くだらない!でも面白い!。河崎実監督は「ギララの逆襲 洞爺湖サミット危機一発」でも政治をおちょくっただけに、今回もベムラスをめぐって揺れ動く政治家たちに痛烈な風刺を込めてやりたい放題。バカバカしいのだけれど、妙に"あるかも"と思わされるところが見事だ。壇蜜を主演に迎えたのは、エロスや話題性はもちろんだけど、地球防衛軍の"ダン隊員"と呼びたいだけのネタのひとつにすぎない?(しかも元祖ダン隊員が隊長役・笑)と思える程に、現代ニッポンを笑い飛ばすテーマがてんこ盛り。壇蜜ファンには、ウェディングドレスから喪服、セーラー服と七変化して様々な表情を見せてくれるのがなんとも楽しい。
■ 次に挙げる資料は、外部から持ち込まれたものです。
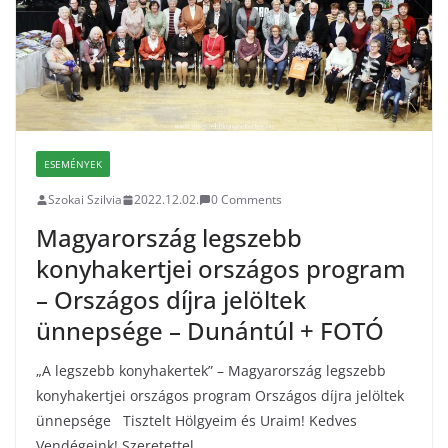
ESEMÉNYEK
Szokai Szilvia
2022.12.02.
0 Comments
Magyarország legszebb
konyhakertjei országos program
– Országos díjra jelöltek
ünnepsége – Dunántúl + FOTÓ
„A legszebb konyhakertek” – Magyarország legszebb
konyhakertjei országos program Országos díjra jelöltek
ünnepsége Tisztelt Hölgyeim és Uraim! Kedves
Vendégeink! Szeretettel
映画のクライマックスにベムラスは使用済み核燃料を食べるが、排泄をしていない・・・と指摘される。それは筒井康隆のショートショートの名作「腸はどこへいった」に出てくる四次元空間とつながる腸捻転(中学時代に"クラインの壺"をこの小説で初めて知ったっけ・懐)が原因。映画のラスト、その排泄されるべきだったものが再び出現するのは・・・あとは観て確かめて。今年公開されたハリウッド版「GODZILLA ゴジラ」にも、核を喰らう怪獣ムートーが登場し、ネバダの使用済み核燃料貯蔵庫で生きていた。なんたる酷似(笑)!しかも排泄物にまで言及しているだけ、「地球防衛未亡人」の方が、怪獣出現のシュミレーションとしては悪ノリだけど現実的?(爆)。なにはともあれ、この映画を気に入るかどうかは、映画の"ノリ"にどこまで自分もノレるかだ。おバカ映画だからこそ、こういうピリリと風刺が利いた表現で時代を切り取っておくことができている訳でもある。作り手同様に観る僕らも楽しむが勝ちさ。